第二十四話 後始末
「それじゃあ、ケン坊。次はいつになるか、わからないが……。それまで元気で暮らしなよ」
「はい、ゲルエイさん!」
口では元気に挨拶しながらも、
ゲルエイ・ドゥは、それに気づきながらも、あえて指摘せずにスルーして、逆召喚の呪文を唱える。
「ヴォカレ・アリクエム・ヴェルサ!」
これでケンは、無事に、元の世界へと帰っていったはずだ。確認は出来ないが、今回も大丈夫だろう。逆召喚の魔法は今まで何度も使っており、一度も問題など発生していないのだから……。ゲルエイは、そう確信していた。
「さて……」
依頼された裏の仕事を遂行して、別の世界から呼び出した少年ケンも逆召喚した。いつもならば、これで一通り終わったことになるのだが……。

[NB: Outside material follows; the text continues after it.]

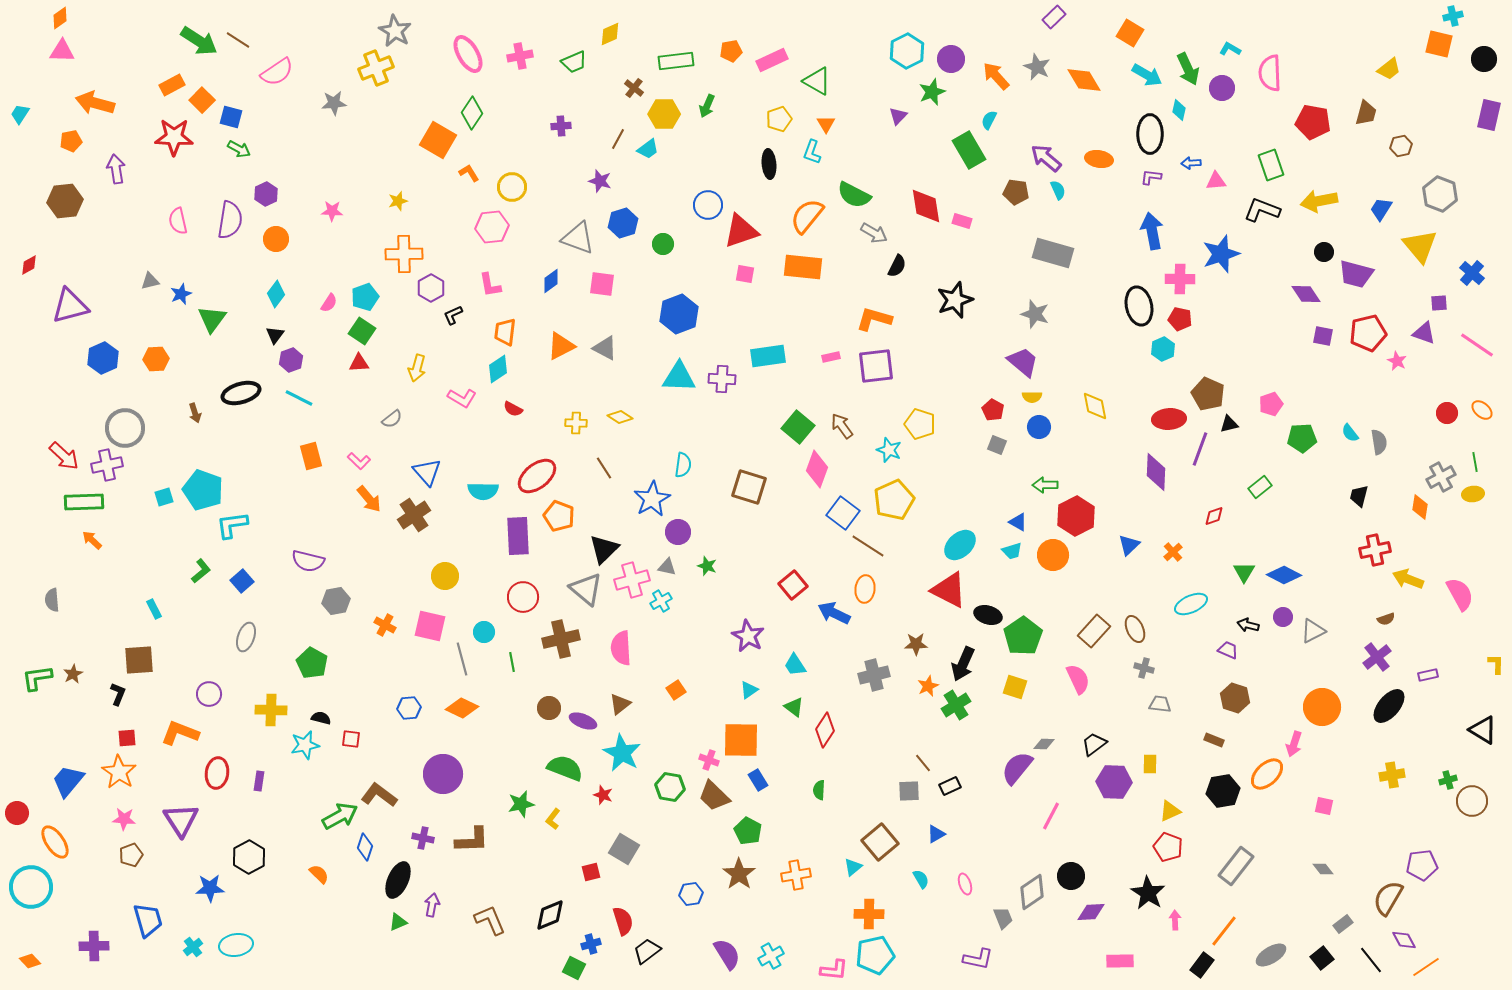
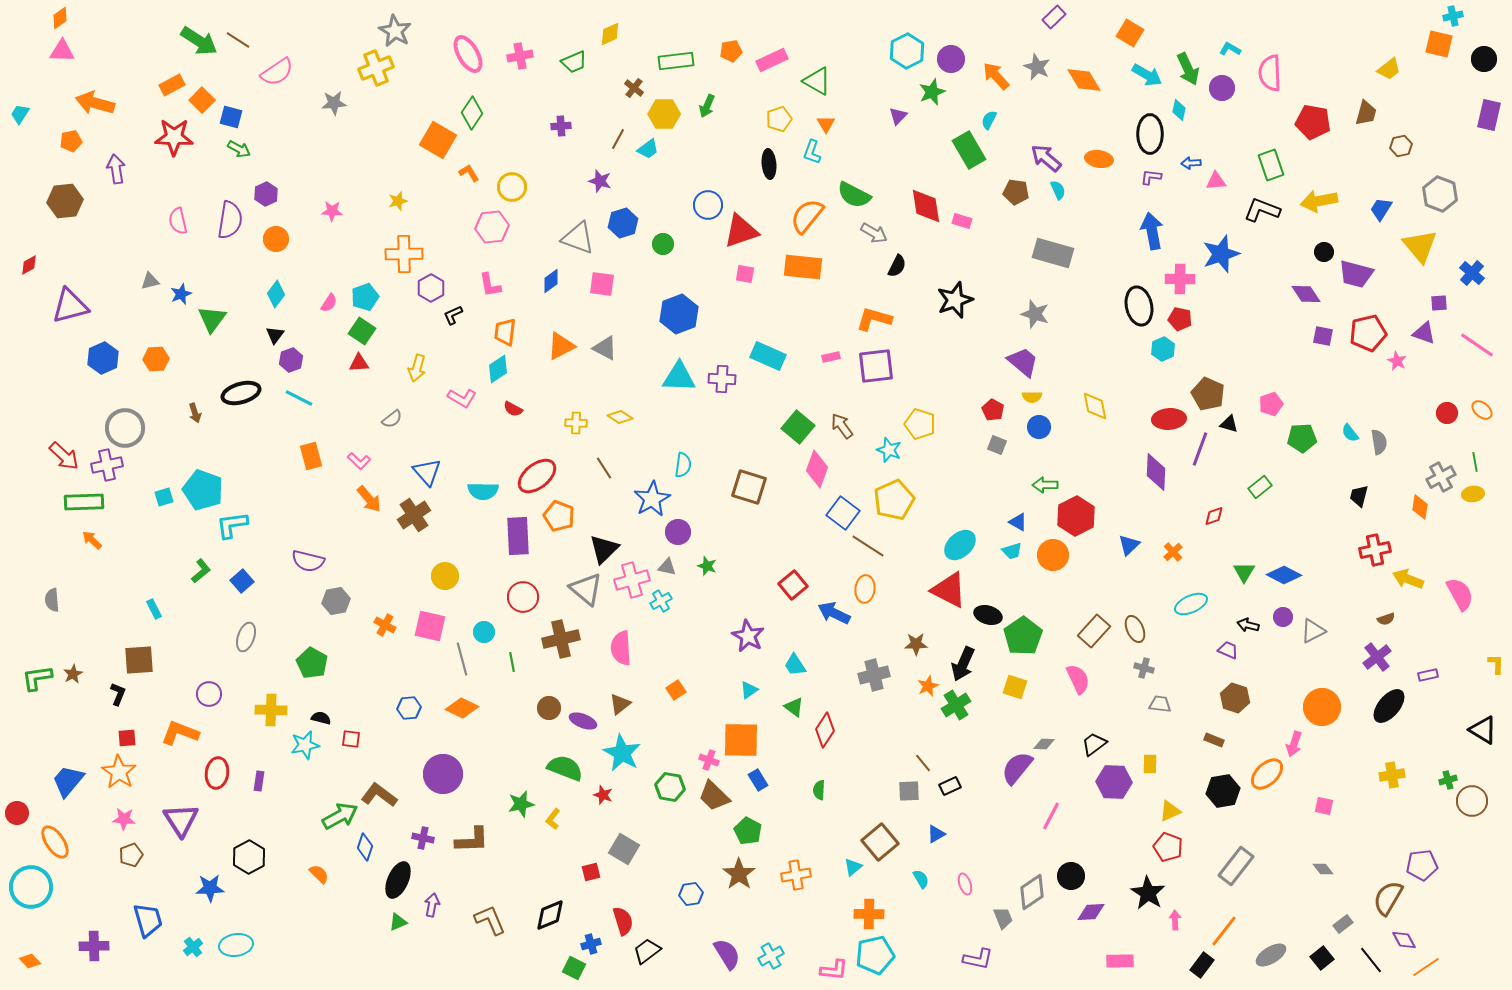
cyan rectangle at (768, 356): rotated 32 degrees clockwise
black triangle at (1229, 424): rotated 30 degrees clockwise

「……今回は、ちょっとだけ後始末が必要なようだね。だが、それは今日じゃない。明日以降だ」
一人になった部屋でゲルエイは、自分自身に宣言する意味も兼ねて、言葉にするのだった。
――――――――――――
翌日。
霜の月の第十、大地の日。
つまり、月日としては十一番目の月の十番目の日、曜日としては一週間の中で六番目の日。
いつものようにピペタ・ピペトは、三人の部下と共に街の見回りをしており、南中央広場に差し掛かるところだった。
「あの野菜売りは、今日は休みのようですね」
部下の一人であるウイングが、ふと呟いた。
彼の視線を追うと、そこだけ人の賑わいのない、ぽっかりとした空間が目に入る。いつもはレグ・ミナが野菜を売っている場所だった。
「確か彼は、昨日も休みだったような……」
ウイングは細かい部分にまで気を配っているな、と思いながらピペタが聞いていると、
「店が休みなのは、喪に服している、ということなのでしょうか」
女性騎士のラヴィが、そんな意見を口にした。彼女は、息子ファバを亡くしたばかりのレグの心情を、思いやりを込めて想像してみたのかもしれない。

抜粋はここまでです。